Marco Madella

Universitat Pompeu Fabra

Humanities

After graduating at the University of Milan (Italy) in Natural Sciences (Botany), I worked as a contract scientist at the Archaeological Museum of Como and left the team in 1993 to start a PhD at the University of Cambridge. After finishing my PhD I took up a position as research fellow at the McDonald Institute for Archaeological Research, also teaching archaeology and human evolution at the Institute for Continuing Education (Madingly Hall) of the University of Cambridge. In 2004 I became affiliated lecturer in the Department of Archaeology and in 2005 director of studies in archaeology and anthropology at St. Edmund's College in the University of Cambridge. Since July 2005 I am ICREA research professor first at the IMF-CSIC and from 2014 at Universitat Pompeu Fabra. I currently coordinate the Culture and Socio-Ecological Dynamics (CaSEs) research group and I teach in the UPF Master in World History.  


Research interests

My background is in archaeobotany and environmental archaeology, and I am interested in understanding the socio-ecological dynamics of past human populations in arid and semi-arid environments, from the Mediterranean to the tropics. My interests span from past vegetation histories, the modelling and simulation of processes in human behavioural change, people-plants co-evolutionary dynamics, long term trajectories of biodiversity and sustainability in prehistoric societies, and the origin and resilience of agriculture. Agriculture had an immense impact on humans and non-humans, and the future of our world is linked to making agriculture sustainable by maintaining biodiversity, re-evaluating traditional knowledge and mitigating environmental impact. Archaeology can play a key role in all these lines of investigation. Key areas for my work are South and West Asia, and South America.

Selected publications

- Bell L, Crema E, Bunting MJ & Madella M 2018. 'Simulating vegetation in ancient Japan using HUMPOL: A pollen-based multi-scenario modeling approach', PAGES Magazine, vol. 26, no. 1, pp 22-23.
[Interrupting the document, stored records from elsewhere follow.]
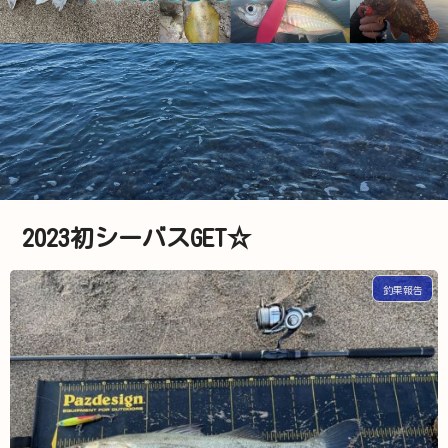
2023初シーバスGET☆
釣果報告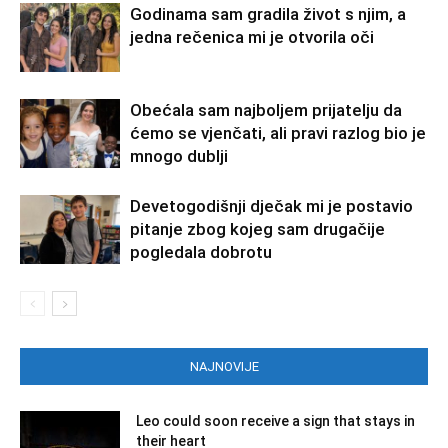
Godinama sam gradila život s njim, a
jedna rečenica mi je otvorila oči
Obećala sam najboljem prijatelju da
ćemo se vjenčati, ali pravi razlog bio je
mnogo dublji
Devetogodišnji dječak mi je postavio
pitanje zbog kojeg sam drugačije
pogledala dobrotu
NAJNOVIJE
Leo could soon receive a sign that stays in
their heart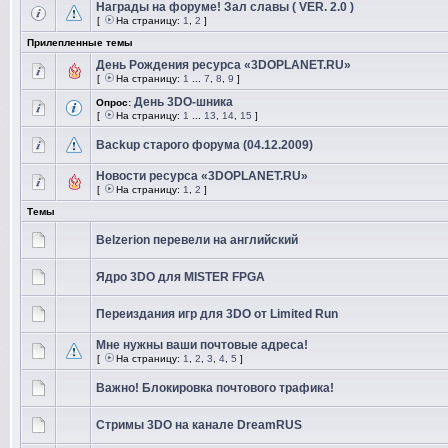
Награды на форуме! Зал славы ( VER. 2.0 )
[
На страницу:
1
,
2
]
Прилепленные темы
День Рождения ресурса «3DOPLANET.RU»
[
На страницу:
1
...
7
,
8
,
9
]
День 3DO-шника
Опрос:
[
На страницу:
1
...
13
,
14
,
15
]
Backup старого форума (04.12.2009)
Новости ресурса «3DOPLANET.RU»
[
На страницу:
1
,
2
]
Темы
Belzerion перевели на английский
Ядро 3DO для MISTER FPGA
Переиздания игр для 3DO от Limited Run
Мне нужны ваши почтовые адреса!
[
На страницу:
1
,
2
,
3
,
4
,
5
]
Важно! Блокировка почтового трафика!
Стримы 3DO на канале DreamRUS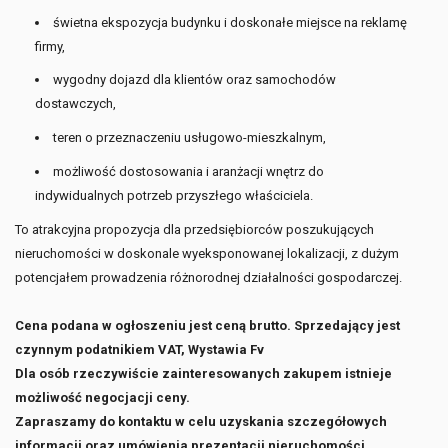
świetna ekspozycja budynku i doskonałe miejsce na reklamę
firmy,
wygodny dojazd dla klientów oraz samochodów
dostawczych,
teren o przeznaczeniu usługowo-mieszkalnym,
możliwość dostosowania i aranżacji wnętrz do
indywidualnych potrzeb przyszłego właściciela.
To atrakcyjna propozycja dla przedsiębiorców poszukujących
nieruchomości w doskonale wyeksponowanej lokalizacji, z dużym
potencjałem prowadzenia różnorodnej działalności gospodarczej.
Cena podana w ogłoszeniu jest ceną brutto. Sprzedający jest
czynnym podatnikiem VAT, Wystawia Fv
Dla osób rzeczywiście zainteresowanych zakupem istnieje
możliwość negocjacji ceny.
Zapraszamy do kontaktu w celu uzyskania szczegółowych
informacji oraz umówienia prezentacji nieruchomości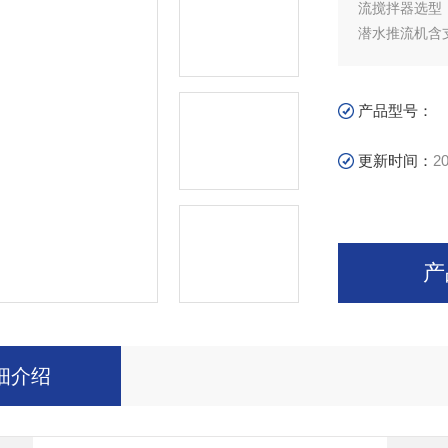
流搅拌器选型
潜水推流机含
好氧池潜水
0.15~0.3
流速则会影响
产品型号：
更新时间：
20
产
细介绍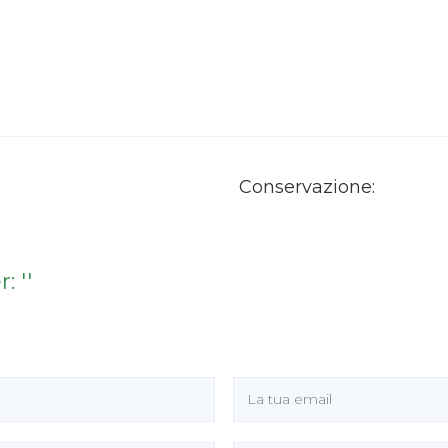
Conservazione:
 ''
- Whitehouse N, Madella M & Antolin F 2018, 'European land-use at 6000 BP: from on-site data to the large-scale view', PAGES Magazine, vol. 26, no. 2, pp 90.


Selected research activities

I am Land Use Coordinator for LandCover6k of PAGES (Past Global Changes), a member of the Global Land Programme working group on Large-scale Behavioural Models of Land Use Change and of the Future Earth Cluster Modeling Sustainable Futures, and I serve as an advisory member in the Human and Biosphere Commission of the INQUA. I have been visiting researcher at the Dpt. of Soil Science, ESALQ-Universidade de São Paulo (Brazil); Dpt. of Archaeology, S.A. Latif University (Pakistan) and ERASMU+ Fellow teaching at J. Nehru University-Delhi (India). I have been elected Honorary Research Fellow at the School of Geography, Archaeology and Environmental Studies, The University of the Witwatersrand, Johannesburg (South Africa).